The average private rent in the UK rose to £1,335 in the 12 months to April 2025, up 7.4% year-on-year, according to provisional figures from the Office for National Statistics (ONS). While the rate of growth slowed slightly from March’s 7.7%, landlords are still seeing strong rental returns, especially in high-demand regions like the North East, where rents grew by 9.4%. Simultaneously, average house prices jumped 6.4% to £271,000 in the year to March 2025, offering landlords both capital growth and rental yield potential.
This double-digit demand pressure, coupled with constrained supply, has created a rental environment still firmly tilted in favour of landlords—despite some media narratives suggesting otherwise.
Tenant demand far outpaces supply
Nathan Emerson, CEO of Propertymark, underlined the ongoing pressure on the rental sector: “We continue to witness, on average, around ten applicants for every property available to rent and this is a situation that has broadly remained stagnated across the last five years.”
In Wales, rents have jumped by 8.7% year-on-year to £795, and in Scotland, they now average £999, up 5.1%. Northern Ireland is also following the trend, with a 7.8% rise taking the average rent to £843 as of February 2025.
“The reality is simple,” said Alex Upton, Managing Director of Specialist Mortgages & Bridging at Hampshire Trust Bank. “We still do not have enough homes to meet demand… that level of competition means pricing pressure remains firmly upward.”
This supports what many landlords have experienced on the ground: tenant queues, rapid lettings, and very little need for incentives or discounts.
Landlords well-positioned as house prices show resilience post-tax shift
While some anticipated a slump after the Stamp Duty threshold changes in April 2025, the opposite has occurred. Richard Harrison, Head of Mortgages at Atom Bank, explained: “The Stamp Duty deadline has clearly played a big role in the heightened level of house price growth… [but] it would be a mistake to assume that the return to previous levels will result in a drop in house prices.”

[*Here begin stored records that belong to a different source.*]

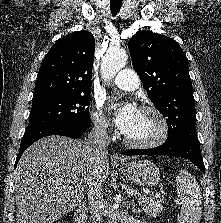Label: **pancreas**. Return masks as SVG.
I'll return each mask as SVG.
<instances>
[{
  "label": "pancreas",
  "instance_id": "1",
  "mask_svg": "<svg viewBox=\"0 0 221 223\" xmlns=\"http://www.w3.org/2000/svg\"><path fill=\"white\" fill-rule=\"evenodd\" d=\"M128 192L131 194H135L138 196V203L142 210L145 211L147 215L150 217H158L163 211V205L160 199H155L153 197H149L145 194L139 193L137 190L132 188L128 189Z\"/></svg>",
  "mask_w": 221,
  "mask_h": 223
}]
</instances>
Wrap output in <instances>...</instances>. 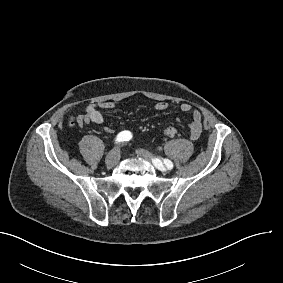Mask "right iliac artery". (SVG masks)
<instances>
[{"mask_svg": "<svg viewBox=\"0 0 283 283\" xmlns=\"http://www.w3.org/2000/svg\"><path fill=\"white\" fill-rule=\"evenodd\" d=\"M132 138V134L130 131H122L117 135V142L129 141Z\"/></svg>", "mask_w": 283, "mask_h": 283, "instance_id": "obj_1", "label": "right iliac artery"}]
</instances>
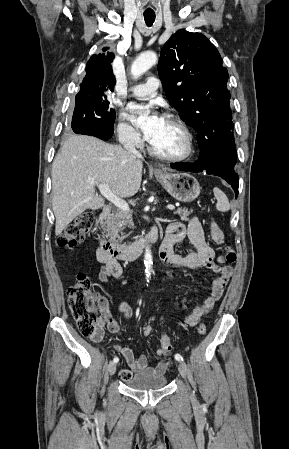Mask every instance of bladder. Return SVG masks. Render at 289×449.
Returning <instances> with one entry per match:
<instances>
[{"mask_svg":"<svg viewBox=\"0 0 289 449\" xmlns=\"http://www.w3.org/2000/svg\"><path fill=\"white\" fill-rule=\"evenodd\" d=\"M165 375L139 373L125 381V385L135 390L160 389L167 385Z\"/></svg>","mask_w":289,"mask_h":449,"instance_id":"31cf9c89","label":"bladder"}]
</instances>
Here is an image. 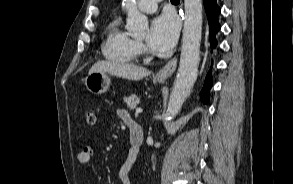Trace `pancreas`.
<instances>
[{
	"mask_svg": "<svg viewBox=\"0 0 293 184\" xmlns=\"http://www.w3.org/2000/svg\"><path fill=\"white\" fill-rule=\"evenodd\" d=\"M124 101L127 104V107L130 110H133L137 107V105L139 104V98L136 95H131L129 97L124 98Z\"/></svg>",
	"mask_w": 293,
	"mask_h": 184,
	"instance_id": "pancreas-1",
	"label": "pancreas"
}]
</instances>
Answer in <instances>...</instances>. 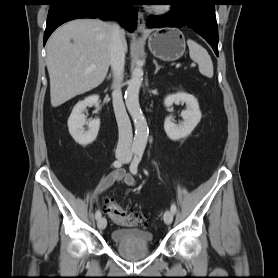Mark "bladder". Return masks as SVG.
<instances>
[{
    "label": "bladder",
    "mask_w": 278,
    "mask_h": 278,
    "mask_svg": "<svg viewBox=\"0 0 278 278\" xmlns=\"http://www.w3.org/2000/svg\"><path fill=\"white\" fill-rule=\"evenodd\" d=\"M111 239L116 245L139 247L150 245L154 235L150 231L140 228H119L112 231Z\"/></svg>",
    "instance_id": "obj_1"
}]
</instances>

In England, prices climbed to an average of £296,000 (up 6.7% annually), and even more modest regions like Scotland and Wales saw uplifts of 4.6% and 3.6%, respectively.
Paresh Raja, CEO of Market Financial Solutions, added, “This data reflects significant growth… recent rate cuts and the improved monetary policy outlook mean that the growth… will become part of a longer, more enduring trend.”
And let’s not forget the lending environment. According to Richard Donnell at Zoopla, the stabilisation of mortgage rates is “enabling more first-time buyers to get on the property ladder.” But for many, ownership remains out of reach—pushing more people into the rental sector and extending the long-term opportunity for buy-to-let landlords.
Renter activity cools slightly
While the rental market may be showing early signs of stabilisation, Foxtons Lettings Director Gareth Atkins noted a 5% rise in property listings in April, with a modest 3% drop in tenant registrations. “This trend… shows the market is becoming less competitive and more accessible,” he said. Even so, most landlords will be unfazed—tenant demand remains historically high, and yields continue to track upwards in many regions.
Chetwood Bank’s Darrell Walker was more measured: “Brokers will increasingly work with clients who require additional support… lenders must remain focused on supporting market growth.”
With inflation hovering at 3.5% and another Bank of England rate cut likely, the environment is increasingly landlord-friendly. Investors are navigating the post-Stamp Duty shift with strategic confidence—rebalancing portfolios, choosing properties with long-term appeal, and working with brokers who understand the market’s new contours.
The latest ONS private rent and house prices, UK Statistical bulletin was published today.